## Your instructions
Search the listing for "work" and copy every line where it appears.

++++ Recorded information

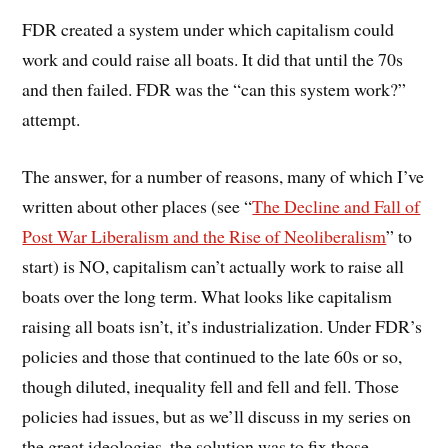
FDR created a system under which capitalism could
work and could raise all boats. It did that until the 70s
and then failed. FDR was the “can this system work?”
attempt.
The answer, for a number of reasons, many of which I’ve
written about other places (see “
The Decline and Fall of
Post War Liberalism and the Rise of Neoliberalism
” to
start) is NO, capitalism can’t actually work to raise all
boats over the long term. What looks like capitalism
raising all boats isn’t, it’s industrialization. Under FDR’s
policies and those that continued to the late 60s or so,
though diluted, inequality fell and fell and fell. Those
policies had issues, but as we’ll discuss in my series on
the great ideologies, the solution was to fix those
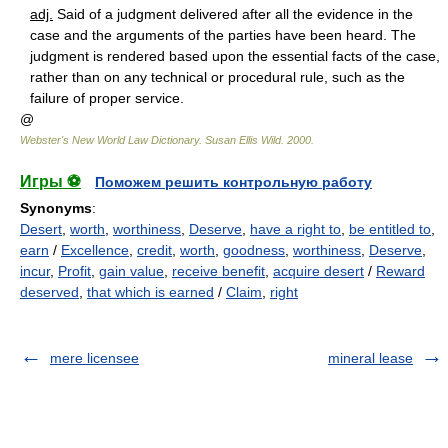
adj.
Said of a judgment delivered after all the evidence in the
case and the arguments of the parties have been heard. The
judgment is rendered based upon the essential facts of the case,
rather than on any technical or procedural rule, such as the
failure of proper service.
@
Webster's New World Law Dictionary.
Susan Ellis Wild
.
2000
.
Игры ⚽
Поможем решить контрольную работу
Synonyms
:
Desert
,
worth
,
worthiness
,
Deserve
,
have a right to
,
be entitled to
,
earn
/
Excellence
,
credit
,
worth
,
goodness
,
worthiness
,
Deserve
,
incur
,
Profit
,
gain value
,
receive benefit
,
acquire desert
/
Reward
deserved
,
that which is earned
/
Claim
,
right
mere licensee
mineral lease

++++++++
++++ Recorded information

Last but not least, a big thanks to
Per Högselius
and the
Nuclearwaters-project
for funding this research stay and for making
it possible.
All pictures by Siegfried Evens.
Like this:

++++++++
++++ Recorded information

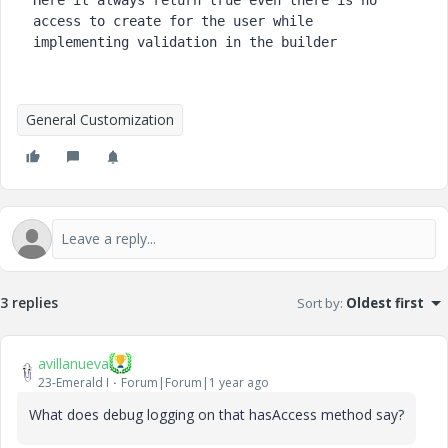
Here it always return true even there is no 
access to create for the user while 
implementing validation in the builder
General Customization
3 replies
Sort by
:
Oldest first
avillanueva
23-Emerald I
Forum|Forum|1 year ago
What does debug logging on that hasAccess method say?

++++++++

## Answer to the exercise
work and could raise all boats. It did that until the 70s
and then failed. FDR was the “can this system work?”
start) is NO, capitalism can’t actually work to raise all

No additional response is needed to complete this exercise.